_THE RECORDS_
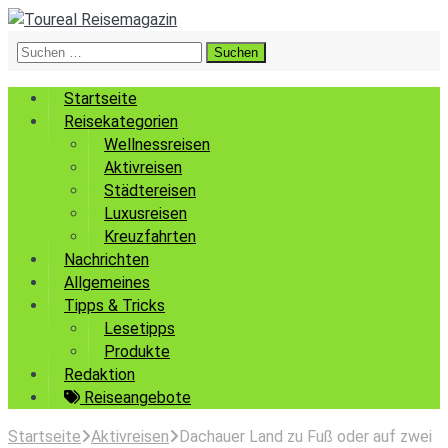
Suchen
nach:
Startseite
Reisekategorien
Wellnessreisen
Aktivreisen
Städtereisen
Luxusreisen
Kreuzfahrten
Nachrichten
Allgemeines
Tipps & Tricks
Lesetipps
Produkte
Redaktion
Reiseangebote
Startseite
Aktivreisen
Dachauer Land zu Fuß oder auf zwei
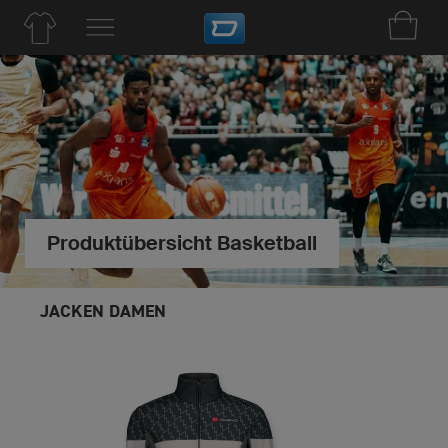
Produktübersicht Basketball
JACKEN DAMEN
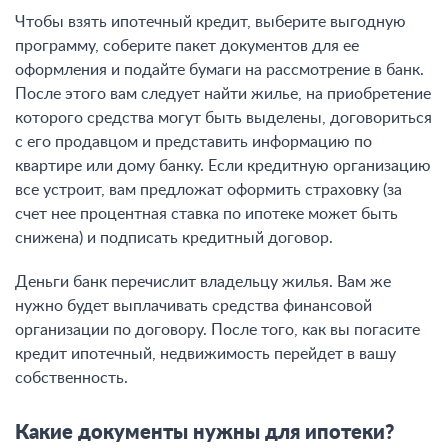
Чтобы взять ипотечный кредит, выберите выгодную
программу, соберите пакет документов для ее
оформления и подайте бумаги на рассмотрение в банк.
После этого вам следует найти жилье, на приобретение
которого средства могут быть выделены, договориться
с его продавцом и представить информацию по
квартире или дому банку. Если кредитную организацию
все устроит, вам предложат оформить страховку (за
счет нее процентная ставка по ипотеке может быть
снижена) и подписать кредитный договор.
Деньги банк перечислит владельцу жилья. Вам же
нужно будет выплачивать средства финансовой
организации по договору. После того, как вы погасите
кредит ипотечный, недвижимость перейдет в вашу
собственность.
Какие документы нужны для ипотеки?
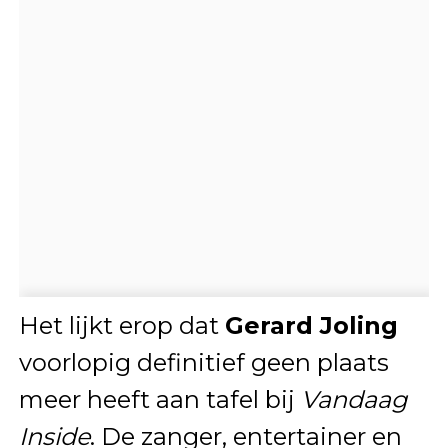
Het lijkt erop dat
Gerard Joling
voorlopig definitief geen plaats
meer heeft aan tafel bij
Vandaag
Inside
. De zanger, entertainer en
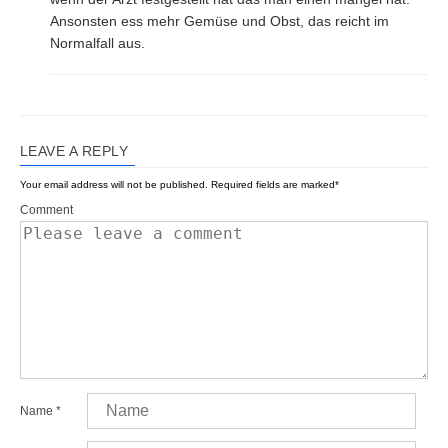
Ansonsten ess mehr Gemüse und Obst, das reicht im
Normalfall aus.
LEAVE A REPLY
Your email address will not be published.
Required fields are marked
*
Comment
Name
*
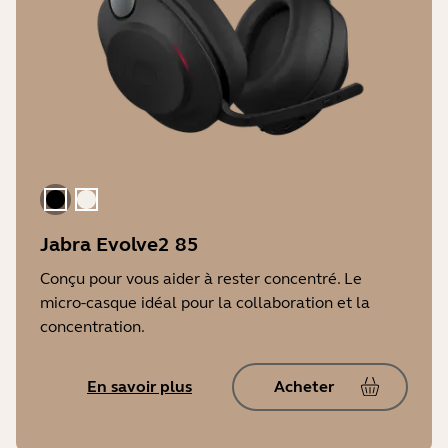
Le noir
Beige Doré
Jabra Evolve2 85
Conçu pour vous aider à rester concentré. Le
micro-casque idéal pour la collaboration et la
concentration.
En savoir plus
Acheter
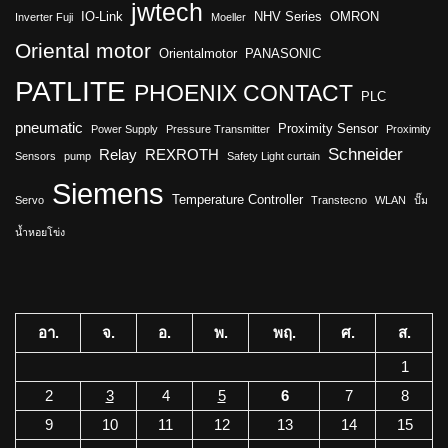
jwtech
IO-Link
NHV Series
OMRON
Inverter Fuji
Moeller
Oriental motor
Orientalmotor
PANASONIC
PATLITE
PHOENIX CONTACT
PLC
pneumatic
Proximity Sensor
Power Supply
Pressure Transmitter
Proximity
Schneider
Relay
REXROTH
Sensors
pump
Safety Light curtain
Siemens
Temperature Controller
Servo
Transtecno
WLAN
ปั๊ม
น้ำหอยโข่ง
อา.
จ.
อ.
พ.
พฤ.
ศ.
ส.
1
2
3
4
5
6
7
8
9
10
11
12
13
14
15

_TASK GOAL_
The result should be a precise copy of all the entries, free of pictures.

_RESPONSE TO THIS EXERCISE_
Suchen
nach:
Startseite
Reisekategorien
Wellnessreisen
Aktivreisen
Städtereisen
Luxusreisen
Kreuzfahrten
Nachrichten
Allgemeines
Tipps & Tricks
Lesetipps
Produkte
Redaktion
Reiseangebote
Startseite
Aktivreisen
Dachauer Land zu Fuß oder auf zwei
Produktübersicht Basketball
JACKEN DAMEN
Чтобы взять ипотечный кредит, выберите выгодную
программу, соберите пакет документов для ее
оформления и подайте бумаги на рассмотрение в банк.
После этого вам следует найти жилье, на приобретение
которого средства могут быть выделены, договориться
с его продавцом и представить информацию по
квартире или дому банку. Если кредитную организацию
все устроит, вам предложат оформить страховку (за
счет нее процентная ставка по ипотеке может быть
снижена) и подписать кредитный договор.
Деньги банк перечислит владельцу жилья. Вам же
нужно будет выплачивать средства финансовой
организации по договору. После того, как вы погасите
кредит ипотечный, недвижимость перейдет в вашу
собственность.
Какие документы нужны для ипотеки?
Het lijkt erop dat
Gerard Joling
voorlopig definitief geen plaats
meer heeft aan tafel bij
Vandaag
Inside
. De zanger, entertainer en
Ansonsten ess mehr Gemüse und Obst, das reicht im
Normalfall aus.
LEAVE A REPLY
Your email address will not be published.
Required fields are marked
*
Comment
Name
*
Le noir
Beige Doré
Jabra Evolve2 85
Conçu pour vous aider à rester concentré. Le
micro-casque idéal pour la collaboration et la
concentration.
En savoir plus
Acheter
jwtech
IO-Link
NHV Series
OMRON
Inverter Fuji
Moeller
Oriental motor
Orientalmotor
PANASONIC
PATLITE
PHOENIX CONTACT
PLC
pneumatic
Proximity Sensor
Power Supply
Pressure Transmitter
Proximity
Schneider
Relay
REXROTH
Sensors
pump
Safety Light curtain
Siemens
Temperature Controller
Servo
Transtecno
WLAN
ปั๊ม
น้ำหอยโข่ง
อา.
จ.
อ.
พ.
พฤ.
ศ.
ส.
1
2
3
4
5
6
7
8
9
10
11
12
13
14
15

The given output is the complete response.